▸ Task material
------------------------

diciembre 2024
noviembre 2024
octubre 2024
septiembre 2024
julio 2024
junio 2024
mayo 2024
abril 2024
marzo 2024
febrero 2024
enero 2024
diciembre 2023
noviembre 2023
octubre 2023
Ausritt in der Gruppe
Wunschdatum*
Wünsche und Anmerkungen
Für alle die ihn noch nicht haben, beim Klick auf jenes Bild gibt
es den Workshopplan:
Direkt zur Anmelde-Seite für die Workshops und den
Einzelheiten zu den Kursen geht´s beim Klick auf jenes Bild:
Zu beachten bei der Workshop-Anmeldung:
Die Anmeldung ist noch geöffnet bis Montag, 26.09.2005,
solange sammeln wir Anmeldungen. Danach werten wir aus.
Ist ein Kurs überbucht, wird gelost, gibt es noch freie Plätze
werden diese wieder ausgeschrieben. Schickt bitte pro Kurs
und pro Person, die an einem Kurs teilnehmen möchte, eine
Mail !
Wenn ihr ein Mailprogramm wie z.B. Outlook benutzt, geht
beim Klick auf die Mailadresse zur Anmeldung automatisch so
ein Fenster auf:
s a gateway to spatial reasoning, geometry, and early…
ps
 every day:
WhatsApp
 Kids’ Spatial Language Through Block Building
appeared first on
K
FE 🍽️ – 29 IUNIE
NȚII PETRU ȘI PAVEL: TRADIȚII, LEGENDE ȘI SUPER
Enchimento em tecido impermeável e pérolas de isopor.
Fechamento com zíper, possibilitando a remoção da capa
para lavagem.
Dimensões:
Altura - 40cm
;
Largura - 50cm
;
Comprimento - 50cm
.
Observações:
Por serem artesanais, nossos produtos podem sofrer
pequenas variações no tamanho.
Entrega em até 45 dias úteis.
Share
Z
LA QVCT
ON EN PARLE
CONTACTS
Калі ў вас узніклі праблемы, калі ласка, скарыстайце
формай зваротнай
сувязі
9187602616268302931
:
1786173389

------------------------

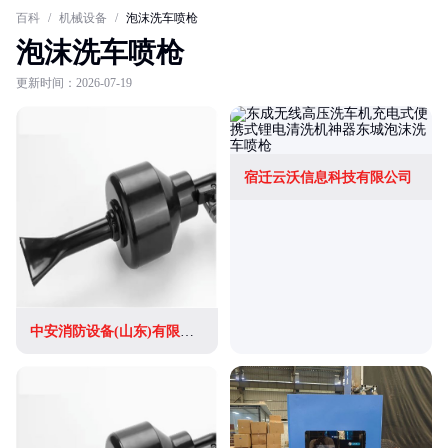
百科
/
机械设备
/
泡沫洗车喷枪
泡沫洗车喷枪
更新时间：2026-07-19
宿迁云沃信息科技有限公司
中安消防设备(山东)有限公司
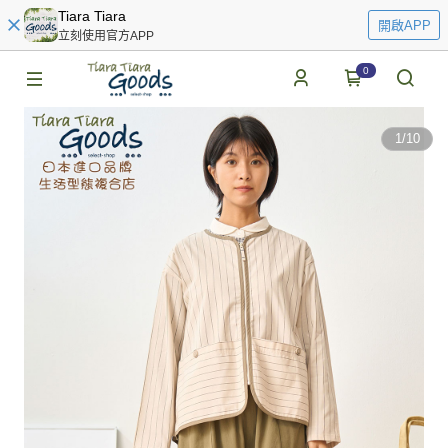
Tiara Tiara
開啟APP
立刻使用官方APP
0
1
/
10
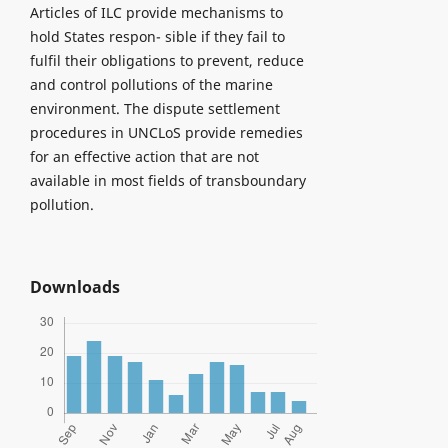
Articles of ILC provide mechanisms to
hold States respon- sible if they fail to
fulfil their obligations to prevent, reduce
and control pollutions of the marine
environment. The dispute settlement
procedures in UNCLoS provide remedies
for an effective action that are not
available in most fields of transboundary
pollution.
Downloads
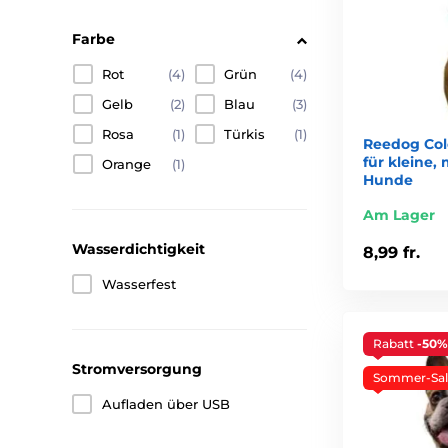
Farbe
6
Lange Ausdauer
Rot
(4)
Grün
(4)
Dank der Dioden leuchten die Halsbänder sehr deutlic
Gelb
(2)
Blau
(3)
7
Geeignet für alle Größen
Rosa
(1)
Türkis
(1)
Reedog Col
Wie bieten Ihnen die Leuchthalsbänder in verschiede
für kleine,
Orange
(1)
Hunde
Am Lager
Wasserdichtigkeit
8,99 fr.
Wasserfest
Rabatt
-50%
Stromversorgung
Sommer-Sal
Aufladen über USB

------------------------

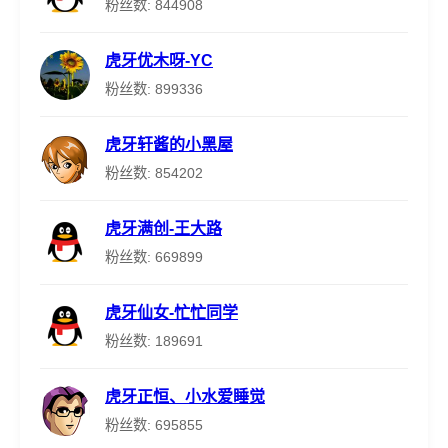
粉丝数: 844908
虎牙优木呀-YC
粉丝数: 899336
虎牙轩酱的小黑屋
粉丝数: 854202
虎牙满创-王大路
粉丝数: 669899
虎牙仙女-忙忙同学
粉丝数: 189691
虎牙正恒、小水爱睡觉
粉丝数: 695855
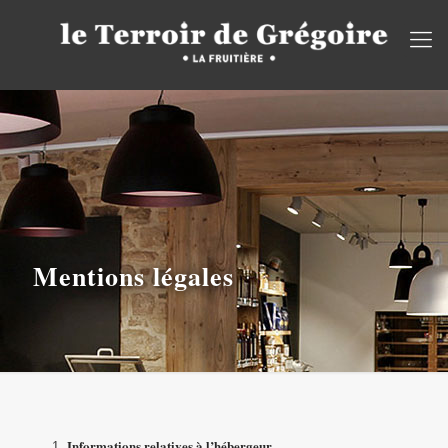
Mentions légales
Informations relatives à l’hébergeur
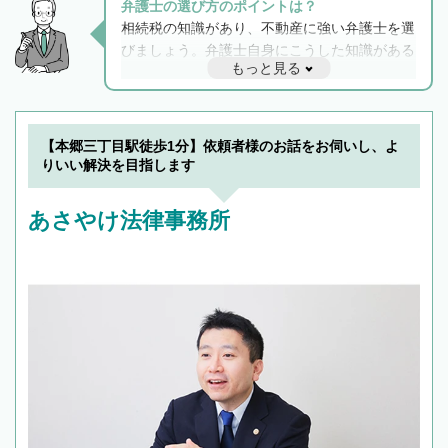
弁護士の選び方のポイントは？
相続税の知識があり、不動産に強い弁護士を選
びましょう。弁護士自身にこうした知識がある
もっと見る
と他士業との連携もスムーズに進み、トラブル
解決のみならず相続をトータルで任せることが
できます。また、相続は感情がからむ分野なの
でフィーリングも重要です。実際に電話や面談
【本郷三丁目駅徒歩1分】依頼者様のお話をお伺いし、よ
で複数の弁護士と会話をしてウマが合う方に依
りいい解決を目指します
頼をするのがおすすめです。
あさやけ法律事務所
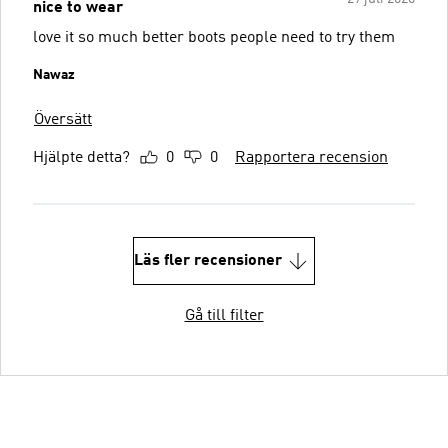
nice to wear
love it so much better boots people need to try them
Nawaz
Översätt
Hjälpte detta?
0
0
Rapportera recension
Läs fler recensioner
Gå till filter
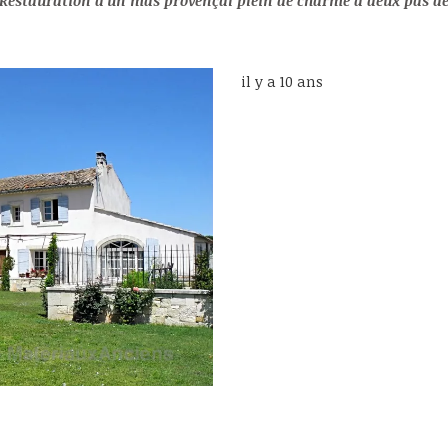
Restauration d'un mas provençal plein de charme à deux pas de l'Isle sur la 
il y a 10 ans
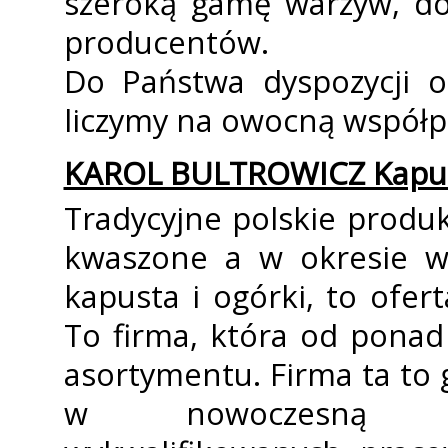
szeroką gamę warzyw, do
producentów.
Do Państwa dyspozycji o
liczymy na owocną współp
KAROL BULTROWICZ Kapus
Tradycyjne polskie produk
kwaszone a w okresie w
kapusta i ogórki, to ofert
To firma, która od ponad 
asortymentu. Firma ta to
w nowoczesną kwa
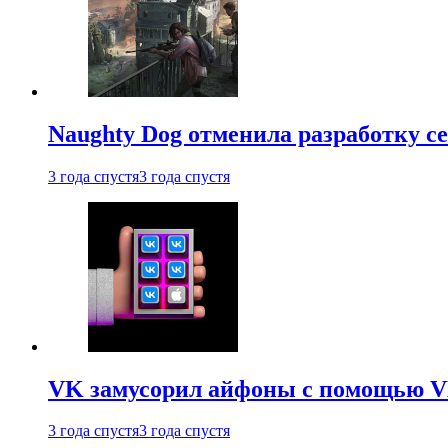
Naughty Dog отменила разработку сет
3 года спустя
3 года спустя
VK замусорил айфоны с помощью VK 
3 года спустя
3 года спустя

------------------------

▸ Task description
The lines to copy are those in the listing that contain "geht".

▸ Answer to this exercise
Einzelheiten zu den Kursen geht´s beim Klick auf jenes Bild:
Wenn ihr ein Mailprogramm wie z.B. Outlook benutzt, geht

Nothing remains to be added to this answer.